**Work required:**
Write out the records below from the first line through the line containing "trabalho, para que", leaving out any pictures.

**Records drawn from a dataset:**
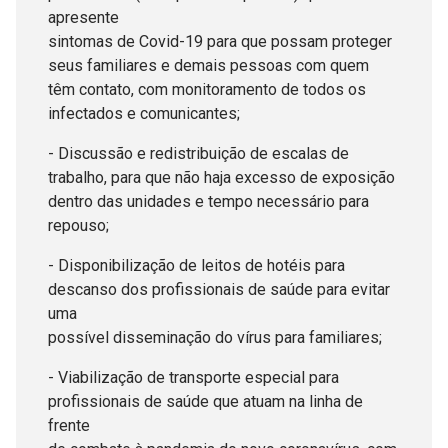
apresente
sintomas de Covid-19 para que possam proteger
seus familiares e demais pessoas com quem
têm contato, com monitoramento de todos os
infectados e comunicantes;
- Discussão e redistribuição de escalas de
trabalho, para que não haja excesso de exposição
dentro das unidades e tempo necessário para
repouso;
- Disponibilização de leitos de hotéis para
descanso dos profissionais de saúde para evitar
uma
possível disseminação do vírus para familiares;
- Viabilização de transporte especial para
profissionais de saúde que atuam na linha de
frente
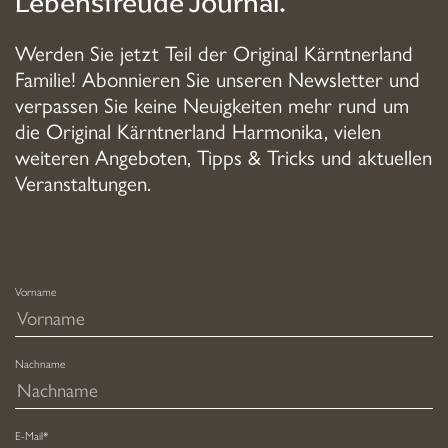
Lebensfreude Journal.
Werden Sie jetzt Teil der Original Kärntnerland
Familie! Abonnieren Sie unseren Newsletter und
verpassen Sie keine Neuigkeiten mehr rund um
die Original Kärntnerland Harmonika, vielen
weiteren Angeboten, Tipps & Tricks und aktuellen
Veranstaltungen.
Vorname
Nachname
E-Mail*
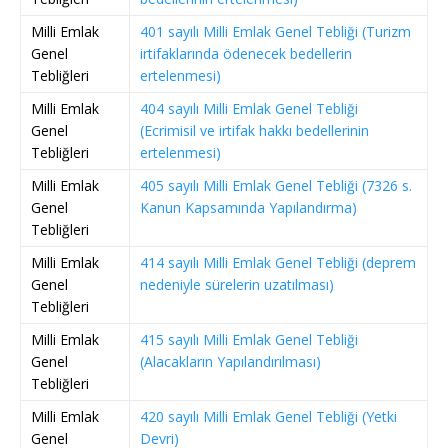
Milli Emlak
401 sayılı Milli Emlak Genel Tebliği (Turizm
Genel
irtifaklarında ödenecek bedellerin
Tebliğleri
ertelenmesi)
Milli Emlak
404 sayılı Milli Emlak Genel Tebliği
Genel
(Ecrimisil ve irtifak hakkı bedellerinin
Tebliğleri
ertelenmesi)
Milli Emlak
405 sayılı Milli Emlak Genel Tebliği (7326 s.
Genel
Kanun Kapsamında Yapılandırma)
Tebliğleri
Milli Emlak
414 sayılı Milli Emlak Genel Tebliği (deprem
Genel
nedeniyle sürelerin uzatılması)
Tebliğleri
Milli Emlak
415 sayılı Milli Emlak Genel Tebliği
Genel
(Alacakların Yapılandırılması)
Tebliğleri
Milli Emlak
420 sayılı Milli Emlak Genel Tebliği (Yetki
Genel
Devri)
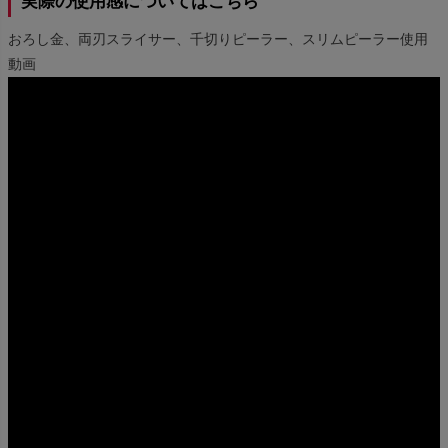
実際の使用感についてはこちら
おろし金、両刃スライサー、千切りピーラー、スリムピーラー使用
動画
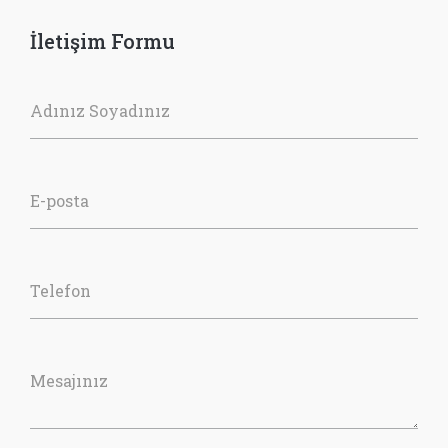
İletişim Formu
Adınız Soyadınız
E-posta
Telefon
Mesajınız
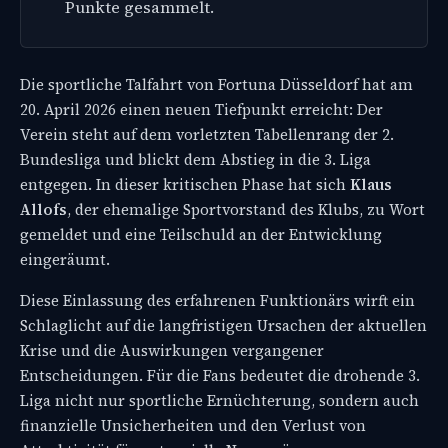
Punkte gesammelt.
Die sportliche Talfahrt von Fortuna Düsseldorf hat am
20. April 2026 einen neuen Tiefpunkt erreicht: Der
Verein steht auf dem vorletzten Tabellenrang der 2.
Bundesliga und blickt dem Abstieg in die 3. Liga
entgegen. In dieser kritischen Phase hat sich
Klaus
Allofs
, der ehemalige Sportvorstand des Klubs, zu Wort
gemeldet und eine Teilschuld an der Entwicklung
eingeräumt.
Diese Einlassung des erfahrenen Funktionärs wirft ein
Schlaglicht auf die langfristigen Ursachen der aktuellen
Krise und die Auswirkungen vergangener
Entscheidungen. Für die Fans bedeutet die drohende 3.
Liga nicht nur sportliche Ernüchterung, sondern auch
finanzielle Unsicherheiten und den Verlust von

**Solution to this problem:**
apresente
sintomas de Covid-19 para que possam proteger
seus familiares e demais pessoas com quem
têm contato, com monitoramento de todos os
infectados e comunicantes;
- Discussão e redistribuição de escalas de
trabalho, para que não haja excesso de exposição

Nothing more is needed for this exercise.